In a non-binding resolution, the EP denounced the “abduction, savage torture and killing” of the Italian doctoral student researching on Egyptian trade unions.
He was last seen alive in public during the January 25 revolution anniversary before being found dead more than a week later on a roadside. Egyptian authorities have denied that their security forces played a role in it.
The EU parliament stressed that the case is “not an isolated accident” because it is “set against a backdrop of growing suspicion around foreign visitors” and also sends “a chilling message” to Europeans and beyond. It added that the murder is a “wakeup call” for the EU. Cairo doesn’t seem to be surprised as a source at the foreign ministry said “I can’t say we are shocked, as we knew that it was coming.”
Italian Prime Minister Matteo Renzi vowed that they won’t accept “easy truths” as authorities described the murder as “something inhuman, animal-like, an unacceptable violence.”

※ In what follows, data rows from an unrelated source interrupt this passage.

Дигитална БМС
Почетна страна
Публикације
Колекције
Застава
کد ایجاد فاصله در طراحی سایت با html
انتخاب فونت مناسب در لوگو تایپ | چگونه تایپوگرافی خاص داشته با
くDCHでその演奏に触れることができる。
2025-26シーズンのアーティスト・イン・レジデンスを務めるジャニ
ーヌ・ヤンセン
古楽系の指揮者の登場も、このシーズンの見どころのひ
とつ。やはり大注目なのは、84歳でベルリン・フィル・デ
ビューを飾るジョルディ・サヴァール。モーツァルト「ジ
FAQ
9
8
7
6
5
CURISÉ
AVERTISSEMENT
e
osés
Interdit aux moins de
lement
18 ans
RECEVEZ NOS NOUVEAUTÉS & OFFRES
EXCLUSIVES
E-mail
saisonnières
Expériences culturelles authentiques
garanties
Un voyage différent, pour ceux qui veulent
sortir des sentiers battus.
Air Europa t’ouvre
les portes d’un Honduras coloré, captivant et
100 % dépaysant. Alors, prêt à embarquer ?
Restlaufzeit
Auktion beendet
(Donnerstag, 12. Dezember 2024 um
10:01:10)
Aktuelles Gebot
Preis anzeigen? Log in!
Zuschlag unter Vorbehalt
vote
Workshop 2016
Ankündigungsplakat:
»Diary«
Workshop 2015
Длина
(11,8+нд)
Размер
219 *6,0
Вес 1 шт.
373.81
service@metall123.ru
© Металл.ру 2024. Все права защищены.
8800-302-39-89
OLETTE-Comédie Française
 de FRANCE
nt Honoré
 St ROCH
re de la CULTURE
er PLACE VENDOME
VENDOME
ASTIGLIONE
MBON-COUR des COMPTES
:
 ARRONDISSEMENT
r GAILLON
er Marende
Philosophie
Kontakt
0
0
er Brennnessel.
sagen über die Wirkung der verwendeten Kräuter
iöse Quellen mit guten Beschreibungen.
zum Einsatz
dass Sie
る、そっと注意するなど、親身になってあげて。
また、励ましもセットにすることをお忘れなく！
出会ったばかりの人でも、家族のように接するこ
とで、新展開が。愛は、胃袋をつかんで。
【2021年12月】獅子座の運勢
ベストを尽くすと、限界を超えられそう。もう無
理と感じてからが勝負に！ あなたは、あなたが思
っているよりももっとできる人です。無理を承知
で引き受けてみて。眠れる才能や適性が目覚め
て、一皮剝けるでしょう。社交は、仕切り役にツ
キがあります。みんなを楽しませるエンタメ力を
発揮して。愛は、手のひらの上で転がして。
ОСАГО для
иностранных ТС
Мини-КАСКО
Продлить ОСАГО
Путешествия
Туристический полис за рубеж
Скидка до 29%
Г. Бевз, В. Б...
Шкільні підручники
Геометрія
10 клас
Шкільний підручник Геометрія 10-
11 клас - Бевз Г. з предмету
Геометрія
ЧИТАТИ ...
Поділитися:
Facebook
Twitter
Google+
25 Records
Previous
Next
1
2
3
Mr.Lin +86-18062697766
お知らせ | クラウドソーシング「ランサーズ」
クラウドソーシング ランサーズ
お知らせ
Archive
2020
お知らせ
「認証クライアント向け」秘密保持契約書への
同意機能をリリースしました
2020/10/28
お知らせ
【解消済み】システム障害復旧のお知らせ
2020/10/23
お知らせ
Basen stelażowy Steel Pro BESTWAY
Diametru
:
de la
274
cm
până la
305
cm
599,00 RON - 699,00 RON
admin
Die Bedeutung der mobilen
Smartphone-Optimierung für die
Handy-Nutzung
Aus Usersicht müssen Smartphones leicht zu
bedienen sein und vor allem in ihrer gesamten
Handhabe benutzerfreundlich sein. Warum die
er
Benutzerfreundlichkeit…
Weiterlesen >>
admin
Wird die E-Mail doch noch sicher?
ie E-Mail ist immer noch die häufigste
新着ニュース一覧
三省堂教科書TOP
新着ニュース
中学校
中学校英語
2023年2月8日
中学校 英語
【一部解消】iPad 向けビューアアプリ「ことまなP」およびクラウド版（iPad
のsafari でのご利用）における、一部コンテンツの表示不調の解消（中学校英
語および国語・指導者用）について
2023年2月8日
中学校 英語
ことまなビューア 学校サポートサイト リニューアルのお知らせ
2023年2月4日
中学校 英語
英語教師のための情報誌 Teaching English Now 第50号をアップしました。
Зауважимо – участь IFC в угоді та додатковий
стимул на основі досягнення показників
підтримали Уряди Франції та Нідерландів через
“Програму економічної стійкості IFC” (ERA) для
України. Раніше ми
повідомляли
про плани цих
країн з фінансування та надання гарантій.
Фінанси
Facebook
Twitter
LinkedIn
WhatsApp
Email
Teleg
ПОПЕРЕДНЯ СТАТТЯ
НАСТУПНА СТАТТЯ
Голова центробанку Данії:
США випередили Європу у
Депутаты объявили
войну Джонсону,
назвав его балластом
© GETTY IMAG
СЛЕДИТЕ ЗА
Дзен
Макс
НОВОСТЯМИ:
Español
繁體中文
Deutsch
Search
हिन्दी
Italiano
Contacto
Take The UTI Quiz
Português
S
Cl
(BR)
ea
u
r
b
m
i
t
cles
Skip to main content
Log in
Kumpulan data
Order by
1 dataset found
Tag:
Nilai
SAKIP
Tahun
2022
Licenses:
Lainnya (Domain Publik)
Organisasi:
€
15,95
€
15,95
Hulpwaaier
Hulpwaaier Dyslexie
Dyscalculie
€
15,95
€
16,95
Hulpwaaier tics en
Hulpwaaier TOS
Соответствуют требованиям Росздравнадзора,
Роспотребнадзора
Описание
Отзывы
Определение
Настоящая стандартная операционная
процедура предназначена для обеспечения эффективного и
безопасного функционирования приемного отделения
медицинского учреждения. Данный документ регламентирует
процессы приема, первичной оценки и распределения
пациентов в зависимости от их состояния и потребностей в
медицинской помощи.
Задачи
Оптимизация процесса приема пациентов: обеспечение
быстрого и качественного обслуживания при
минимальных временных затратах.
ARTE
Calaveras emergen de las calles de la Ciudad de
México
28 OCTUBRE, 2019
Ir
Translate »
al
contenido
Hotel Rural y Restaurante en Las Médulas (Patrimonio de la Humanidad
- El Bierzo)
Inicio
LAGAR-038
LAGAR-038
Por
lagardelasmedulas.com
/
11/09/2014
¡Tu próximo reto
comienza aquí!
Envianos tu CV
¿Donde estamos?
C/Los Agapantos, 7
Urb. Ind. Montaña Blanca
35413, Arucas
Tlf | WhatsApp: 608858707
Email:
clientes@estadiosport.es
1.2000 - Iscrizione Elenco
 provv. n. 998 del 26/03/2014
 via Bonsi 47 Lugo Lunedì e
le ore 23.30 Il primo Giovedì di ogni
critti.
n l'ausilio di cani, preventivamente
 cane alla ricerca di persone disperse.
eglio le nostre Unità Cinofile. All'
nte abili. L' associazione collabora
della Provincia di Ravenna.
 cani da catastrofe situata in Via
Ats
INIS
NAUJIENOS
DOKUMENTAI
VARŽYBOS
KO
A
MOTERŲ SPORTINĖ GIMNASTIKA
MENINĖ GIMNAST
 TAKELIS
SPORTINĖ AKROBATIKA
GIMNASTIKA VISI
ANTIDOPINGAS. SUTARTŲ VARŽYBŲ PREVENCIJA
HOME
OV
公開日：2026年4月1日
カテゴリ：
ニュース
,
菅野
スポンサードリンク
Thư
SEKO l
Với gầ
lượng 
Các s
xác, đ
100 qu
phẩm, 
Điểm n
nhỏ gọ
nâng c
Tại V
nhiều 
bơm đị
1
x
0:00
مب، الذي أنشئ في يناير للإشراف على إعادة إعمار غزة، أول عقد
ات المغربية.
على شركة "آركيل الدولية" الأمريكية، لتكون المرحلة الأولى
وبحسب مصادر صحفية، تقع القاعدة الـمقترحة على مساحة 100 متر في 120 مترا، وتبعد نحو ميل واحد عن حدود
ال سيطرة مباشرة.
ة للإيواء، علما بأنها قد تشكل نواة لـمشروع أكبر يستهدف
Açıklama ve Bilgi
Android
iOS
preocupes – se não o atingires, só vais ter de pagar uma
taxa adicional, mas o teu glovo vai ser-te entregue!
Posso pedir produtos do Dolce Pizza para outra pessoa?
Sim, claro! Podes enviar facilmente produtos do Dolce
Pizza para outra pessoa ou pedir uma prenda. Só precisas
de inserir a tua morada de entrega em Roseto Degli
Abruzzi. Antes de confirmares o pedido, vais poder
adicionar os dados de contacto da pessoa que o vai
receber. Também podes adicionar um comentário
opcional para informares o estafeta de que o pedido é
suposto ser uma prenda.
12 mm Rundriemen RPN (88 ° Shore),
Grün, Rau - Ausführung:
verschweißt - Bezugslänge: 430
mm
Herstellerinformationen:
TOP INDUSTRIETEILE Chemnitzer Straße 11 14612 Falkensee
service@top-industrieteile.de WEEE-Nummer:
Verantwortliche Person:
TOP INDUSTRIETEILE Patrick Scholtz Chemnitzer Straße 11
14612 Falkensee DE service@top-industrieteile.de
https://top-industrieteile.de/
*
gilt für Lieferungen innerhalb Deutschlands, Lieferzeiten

Passing strongly worded statements or critical resolutions against Egypt have proved to be challenging in the European parliament but the statement released on Thursday underlined that “the continued, high level of repression in Egypt proscribes any ‘business as usual’ approach” before calling for a review of relations.
EU Ambassador to Egypt, James Moran, lamented about the “confusing” details surrounding the murder.
The resolution called on EU member states to refrain from helping the North African country develop its security capabilities in the frame of the joint counterterrorism fight because it is “short-sighted and delusional.”